Picture: TRUMPF
The high-tech company TRUMPF, the Fraunhofer Institute for Laser Technology ILT and the Dahlem Center for Complex Quantum Systems at the Free University of Berlin are investigating how laser systems can in future be modeled more precisely using quantum computers. The focus is on industrial CO₂ lasers and semiconductor lasers, such as those used in additive manufacturing processes for metal powders or plastics. The goal is to accelerate the development of new laser sources for 3D printing and improve the energy efficiency of the systems.
“If we understand the physical processes involved in generating and amplifying laser light more precisely, we will be able to make our products even more efficient and increase their performance in the future,” says Daniel Basilewitsch, who is responsible for the project at TRUMPF.
Up to now, the company has used classical high-performance computers to simulate interactions of photons with active media and resonator geometries. Quantum algorithms are intended to map these quantum-mechanical processes in semiconductor and CO₂ lasers more directly and thus overcome bottlenecks in classical numerical methods.
“In addition to their use in data transmission, in sensor technology in smartphones, and in the future in autonomous driving, semiconductor lasers are the backbone of most industrial laser applications, either as a pump source or in direct application. The impact of better prediction of amplification properties using quantum algorithms can be correspondingly large. The goal is to use quantum computers to calculate the quantum mechanical processes in semiconductor lasers,” says Prof. Carlo Holly, head of the Data Science and Measurement Technology department at Fraunhofer ILT and head of the RWTH Aachen University Chair of Optical Systems Technology. However, it will still be some time before quantum computers can be widely used in industry. Although the first prototypes already exist, they are currently still unsuitable for complex industrial tasks. “Nevertheless, it is important to build up the expertise today so that quantum computers can be used in industry in the future,” says Basilewitsch.
For 3D printing, the precise prediction of gain characteristics, beam quality and spectral stability is particularly relevant. Even small deviations have an impact on melt pool dynamics, pore formation and residual stresses in the part.

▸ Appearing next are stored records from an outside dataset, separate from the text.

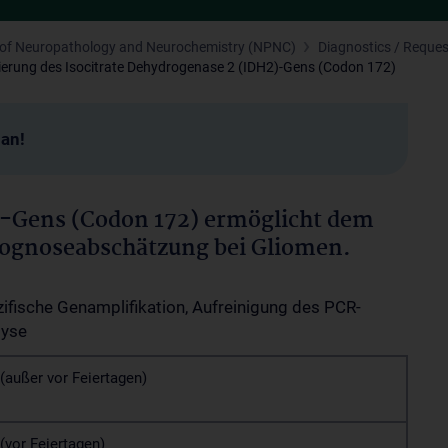
n of Neuropathology and Neurochemistry (NPNC)
Diagnostics / Reque
erung des Isocitrate Dehydrogenase 2 (IDH2)-Gens (Codon 172)
man!
-Gens (Codon 172) ermöglicht dem
rognoseabschätzung bei Gliomen.
fische Genamplifikation, Aufreinigung des PCR-
lyse
(außer vor Feiertagen)
(vor Feiertagen)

“The core of the project is the translation of the physical modeling of the desired and undesired energy transfer processes occurring in the CO₂ laser from classical to quantum computers. A better understanding of these processes will then serve to optimize the laser design,“ explains Prof. Dr. Christiane Koch from the FU Berlin. ”The project is an important step toward making energy-intensive chip production more sustainable, where our CO₂ lasers are used today,” says Basilewitsch.
The Federal Ministry of Research, Technology and Space is supporting the project with around 1.8 million euros as part of the “Application-Oriented Quantum Computing” program.